The time period is around the early 1820s, when frontiersmen are expanding west due to the Louisiana Purchase. At that time, the main intention of frontiersmen was to gather pelts and other materials. Unfortunately, hunting on Native American tribal land comes with a price. In the opening scene, Hugh Glass and his troops are ambushed brutally. Iñàrritu does not shy away from blood and gore as arrows graphically slice through bodies and animals are slaughtered. However, it does not detract from the film, since it exudes such a rich authenticity. The scene reminds me of the opening to Steven Spielberg’s “Saving Private Ryan,” where American soldiers attempt to take the Normandy beach. The intensity so early on lets the audience know what they are in for.

Iñàrritu avoids portraying Native Americans as a savage culture and instead displays them as victims. Glass’ Native American wife and son are ruthlessly murdered. The movie quickly establishes a strong father-son relationship between Glass and his son Hawk that it makes Hawk’s murder startlingly devastating. Scenes also show Native American villages torn by frontiersmen and the daughter of a Native American chief stolen and brutalized. It has to make you wonder why Iñàrritu wanted to replay the tragedy of Native Americans in American history. It is skillfully shown, but perhaps only included to create sympathy for the main character.

Throughout the film, Iñàrritu captures beautiful landscapes. “The Revenant” was filmed in Alberta, Canada but since there wasn’t as much snow as needed, scenes were also shot in southern Argentina. There are shots of towering mountains that stretch for miles and vast snowy forests, untouched by civilization. Director Peter Jackson covered similar scenery in New Zealand for “The Lord of the Rings,” but the historical backdrop of “The Revenant” casts a more realistic shadow.

These great shots do not come without brutal conditions that the film crew had to endure. There were temperatures below zero and blizzards completely unaided by special effects. The film-making process was to be implemented in the most realistic fashion possible. That is how Iñàrritu wanted to do it, and he is known to be demanding in his film-making methods. Similarly, the physical limits are tested not only by fictional Hugh Glass but by Leonardo DiCaprio himself. Swimming in frozen rivers and stripping down to nothing in the middle of a snowstorm are just a few of the brutal circumstances he withstood. And if you think the ice on his beard isn’t real, guess again. Bring an extra layer to the movie, because you will feel the arctic cold DiCaprio suffers. It’s the basic human instincts that speak such volumes in “The Revenant,” and what lengths man will go to survive.

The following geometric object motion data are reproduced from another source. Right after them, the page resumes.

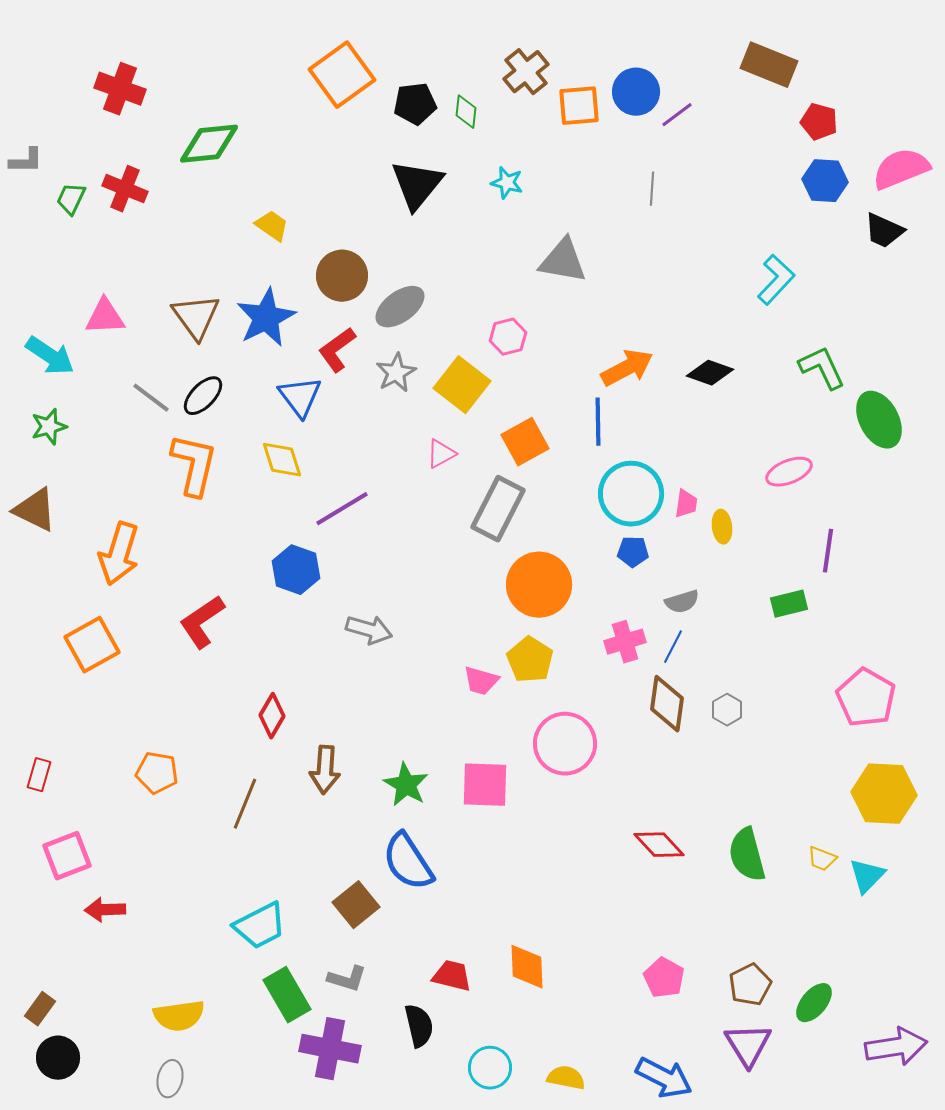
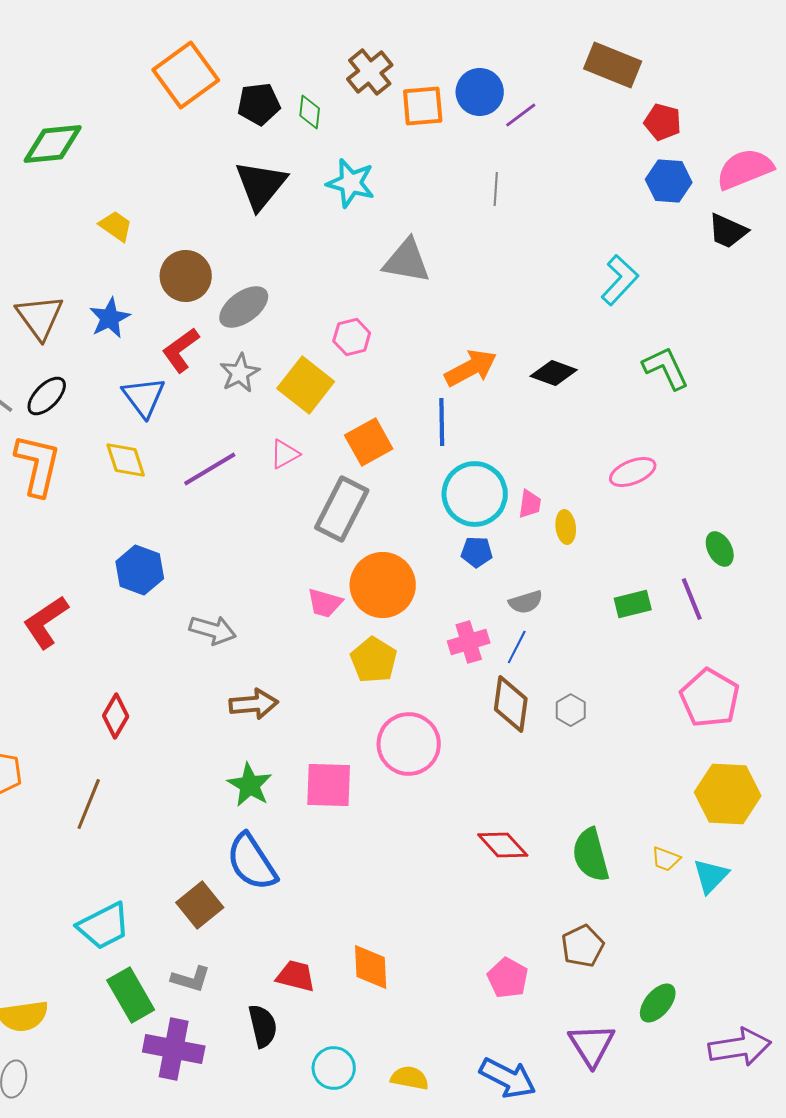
cyan star: (507, 183) -> (351, 183), size x1.5
blue star: (266, 318) -> (110, 318), size x0.7
green ellipse: (879, 420) -> (720, 549), moved, size x0.6
purple line: (342, 509) -> (210, 469), moved
purple line: (828, 551) -> (692, 599), moved, turned -30
pink trapezoid: (481, 681) -> (325, 603), moved
brown arrow: (325, 770) -> (254, 704), moved, turned -99
brown pentagon: (750, 985) -> (583, 946), moved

With this film, DiCaprio may finally win Best Actor from the Academy. Though there was little dialogue in his role, it was all the more powerful. I have never seen a character endure so much pain and battle against the brink of death as much as DiCaprio’s Hugh Glass. It’s knowing that DiCaprio suffered himself that makes it feel so genuine. His performance may even be compared to the likes of Daniel Day Lewis in There Will Be Blood, but perhaps that’s an exaggeration. The rest of the cast did a fine job as well, and they all were able to persevere under adverse conditions rather than Hollywood sunshine. Tom Hardy will probably snag an award as well, as his talent and performance surely doesn’t go unnoticed. Expect “The Revenant” to attract a great deal of attention at the Oscars this year.